**** Provided data ****

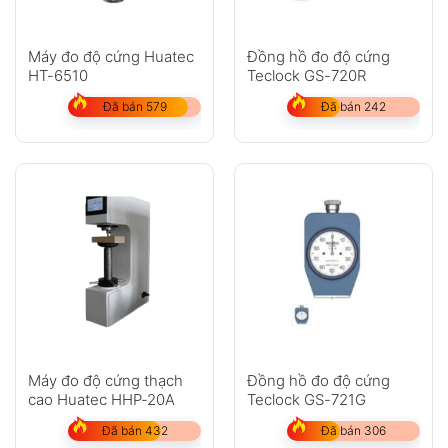
Máy đo độ cứng Huatec
Đồng hồ đo độ cứng
HT-6510
Teclock GS-720R
Đã bán 579
Đã bán 242
Máy đo độ cứng thạch
Đồng hồ đo độ cứng
cao Huatec HHP-20A
Teclock GS-721G
Đã bán 432
Đã bán 306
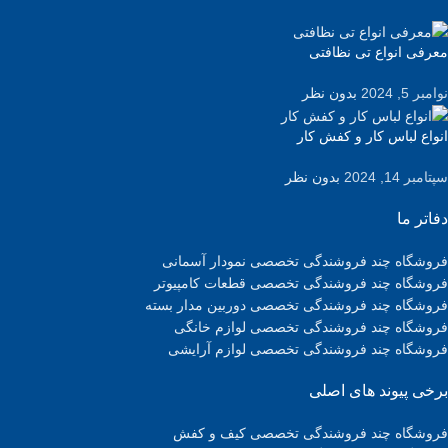
معرفی انواع تی نظافتی
نوامبر 5, 2024
بدون نظر
انواع لباس کار و کفش کار
سپتامبر 14, 2024
بدون نظر
دفاتر ما
فروشگاه چند فروشندگی تخصصی نمودار آسمانی
فروشگاه چند فروشندگی تخصصی قطعات کامپیوتر
فروشگاه چند فروشندگی تخصصی دوربین مدار بسته
فروشگاه چند فروشندگی تخصصی لوازم خانگی
فروشگاه چند فروشندگی تخصصی لوازم آرایشی
برخی پیوند های اصلی
فروشگاه چند فروشندگی تخصصی کیف و کفش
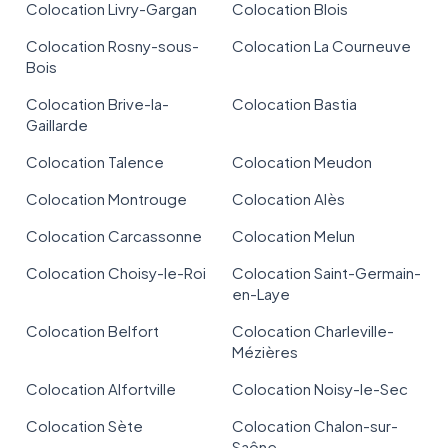
Colocation Livry-Gargan
Colocation Blois
Colocation Rosny-sous-
Colocation La Courneuve
Bois
Colocation Brive-la-
Colocation Bastia
Gaillarde
Colocation Talence
Colocation Meudon
Colocation Montrouge
Colocation Alès
Colocation Carcassonne
Colocation Melun
Colocation Choisy-le-Roi
Colocation Saint-Germain-
en-Laye
Colocation Belfort
Colocation Charleville-
Mézières
Colocation Alfortville
Colocation Noisy-le-Sec
Colocation Sète
Colocation Chalon-sur-
Saône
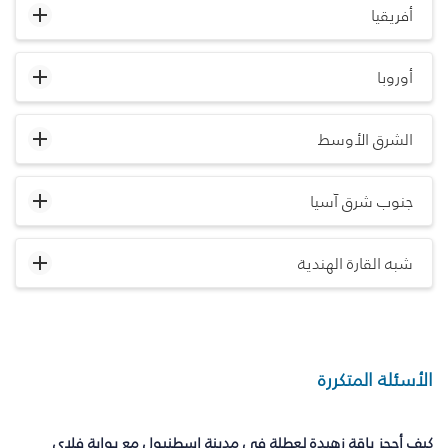
أفريقيا
أوروبا
الشرق الأوسط
جنوب شرق آسيا
شبه القارة الهندية
الأسئلة المتكررة
كيف أحجز باقة زهيدة لعطلة في مدينة إسطنبول مع بوابة فلاي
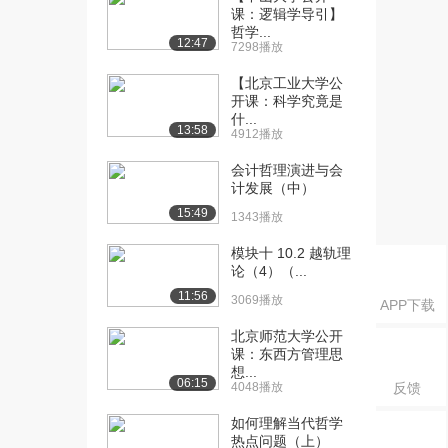
课：逻辑学导引】
[16] 模块三 3-2 人德管理
08:37
哲学...
的现代意义
12:47
7298播放
1384播放
【北京工业大学公
[17] 模块三 3-3 人德管
开课：科学究竟是
07:39
什...
理、人为为人...
13:58
4912播放
1440播放
会计哲理演进与会
[18] 模块三 3-3 人德管
07:42
计发展（中）
理、人为为人...
15:49
1343播放
948播放
模块十 10.2 越轨理
[19] 模块四 4-1 治国的内
06:28
论（4）（...
涵（上）
11:56
3069播放
1296播放
APP下载
北京师范大学公开
[20] 模块四 4-1 治国的内
06:30
课：东西方管理思
涵（下）
想...
06:15
1186播放
4048播放
反馈
[21] 模块四 4-2 治国的现
08:30
如何理解当代哲学
热点问题（上）
实举措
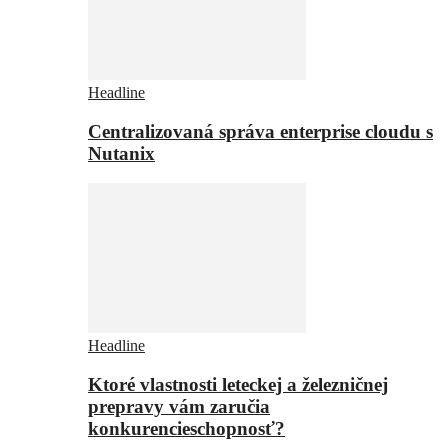
Headline
Centralizovaná správa enterprise cloudu s
Nutanix
Headline
Ktoré vlastnosti leteckej a železničnej
prepravy vám zaručia
konkurencieschopnosť?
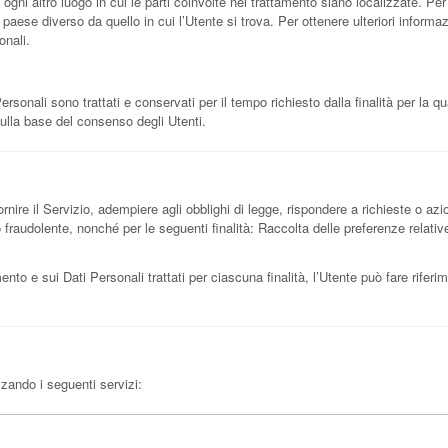
 ogni altro luogo in cui le parti coinvolte nel trattamento siano localizzate. Per u
n paese diverso da quello in cui l’Utente si trova. Per ottenere ulteriori informa
onali.
onali sono trattati e conservati per il tempo richiesto dalla finalità per la q
sulla base del consenso degli Utenti.
rnire il Servizio, adempiere agli obblighi di legge, rispondere a richieste o azioni
 o fraudolente, nonché per le seguenti finalità: Raccolta delle preferenze relati
mento e sui Dati Personali trattati per ciascuna finalità, l’Utente può fare rifer
izzando i seguenti servizi:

****

Please filter the data down to the lines containing the word "Utente".

### Task output
n paese diverso da quello in cui l’Utente si trova. Per ottenere ulteriori informa
mento e sui Dati Personali trattati per ciascuna finalità, l’Utente può fare rifer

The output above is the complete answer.